Data extracted from a collection:
____________________

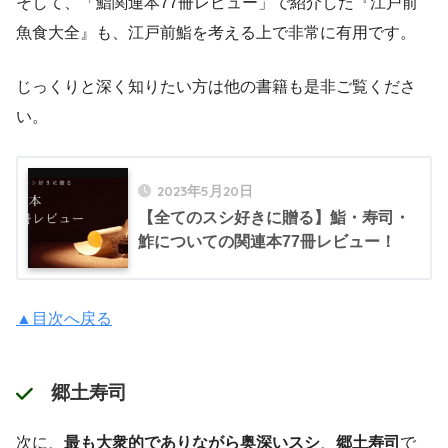
そして、「鮨関連本77冊レビュー」で紹介した『江戸前
魚食大全』も、江戸前鮨を考える上で非常に有用です。
じっくりと深く知りたい方は他の書籍も是非ご覧くださ
い。
2023年5月20日
【全てのスシ好きに贈る】鮨・寿司・
鮓についての関連本77冊レビュー！
▲目次へ戻る
郷土寿司
次に、
最も大衆的でありながら奥深いスシ
、
郷土寿司
で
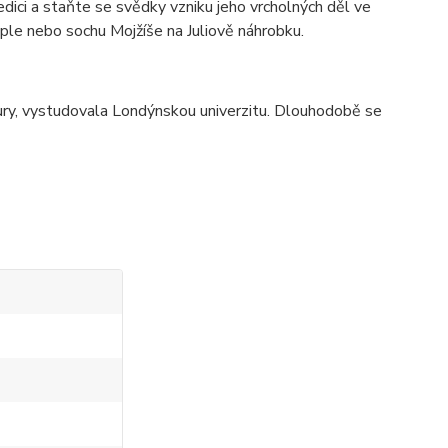
dici a staňte se svědky vzniku jeho vrcholných děl ve
kaple nebo sochu Mojžíše na Juliově náhrobku.
ultury, vystudovala Londýnskou univerzitu. Dlouhodobě se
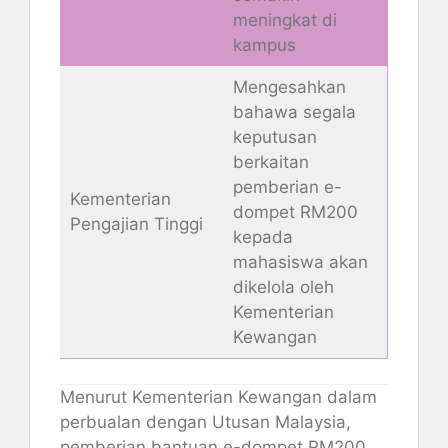
meningkat di
kampus
Mengesahkan
bahawa segala
keputusan
berkaitan
pemberian e-
Kementerian
dompet RM200
Pengajian Tinggi
kepada
mahasiswa akan
dikelola oleh
Kementerian
Kewangan
Menurut Kementerian Kewangan dalam
perbualan dengan Utusan Malaysia,
pemberian bantuan e-dompet RM200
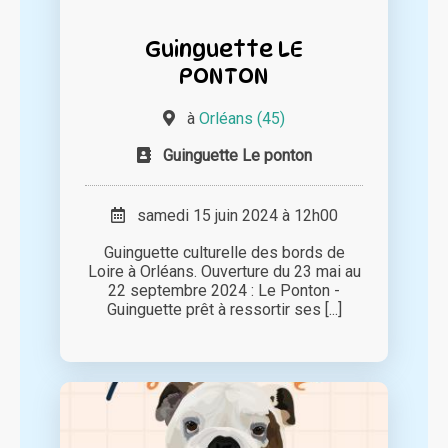
Guinguette LE
PONTON
à
Orléans (45)
Guinguette Le ponton
samedi 15 juin 2024 à 12h00
Guinguette culturelle des bords de
Loire à Orléans. Ouverture du 23 mai au
22 septembre 2024 : Le Ponton -
Guinguette prêt à ressortir ses [...]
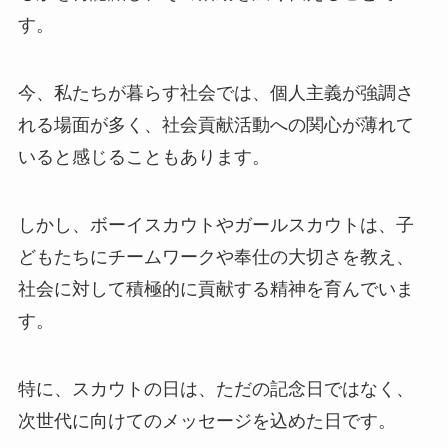
す。
今、私たちが暮らす社会では、個人主義が強調さ
れる場面が多く、社会貢献活動への関心が薄れて
いると感じることもあります。
しかし、ボーイスカウトやガールスカウトは、子
どもたちにチームワークや奉仕の大切さを教え、
社会に対して積極的に貢献する精神を育んでいま
す。
特に、スカウトの日は、ただの記念日ではなく、
次世代に向けてのメッセージを込めた日です。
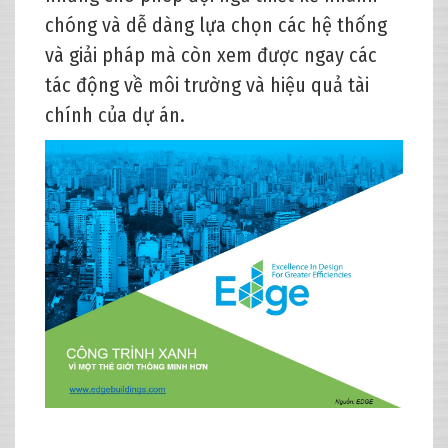
chóng và dễ dàng lựa chọn các hệ thống
và giải pháp mà còn xem được ngay các
tác động về môi trường và hiệu quả tài
chính của dự án.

____________________

## THE TASK
Every line above should be printed again word for word, without its pictures.

## ANSWER BOX
そして、「鮨関連本77冊レビュー」で紹介した『江戸前
魚食大全』も、江戸前鮨を考える上で非常に有用です。
じっくりと深く知りたい方は他の書籍も是非ご覧くださ
い。
2023年5月20日
【全てのスシ好きに贈る】鮨・寿司・
鮓についての関連本77冊レビュー！
▲目次へ戻る
郷土寿司
次に、
最も大衆的でありながら奥深いスシ
、
郷土寿司
で
dici a staňte se svědky vzniku jeho vrcholných děl ve
kaple nebo sochu Mojžíše na Juliově náhrobku.
ultury, vystudovala Londýnskou univerzitu. Dlouhodobě se
meningkat di
kampus
Mengesahkan
bahawa segala
keputusan
berkaitan
pemberian e-
Kementerian
dompet RM200
Pengajian Tinggi
kepada
mahasiswa akan
dikelola oleh
Kementerian
Kewangan
Menurut Kementerian Kewangan dalam
perbualan dengan Utusan Malaysia,
pemberian bantuan e-dompet RM200
Guinguette LE
PONTON
à
Orléans (45)
Guinguette Le ponton
samedi 15 juin 2024 à 12h00
Guinguette culturelle des bords de
Loire à Orléans. Ouverture du 23 mai au
22 septembre 2024 : Le Ponton -
Guinguette prêt à ressortir ses [...]
す。
今、私たちが暮らす社会では、個人主義が強調さ
れる場面が多く、社会貢献活動への関心が薄れて
いると感じることもあります。
しかし、ボーイスカウトやガールスカウトは、子
どもたちにチームワークや奉仕の大切さを教え、
社会に対して積極的に貢献する精神を育んでいま
す。
特に、スカウトの日は、ただの記念日ではなく、
次世代に向けてのメッセージを込めた日です。
chóng và dễ dàng lựa chọn các hệ thống
và giải pháp mà còn xem được ngay các
tác động về môi trường và hiệu quả tài
chính của dự án.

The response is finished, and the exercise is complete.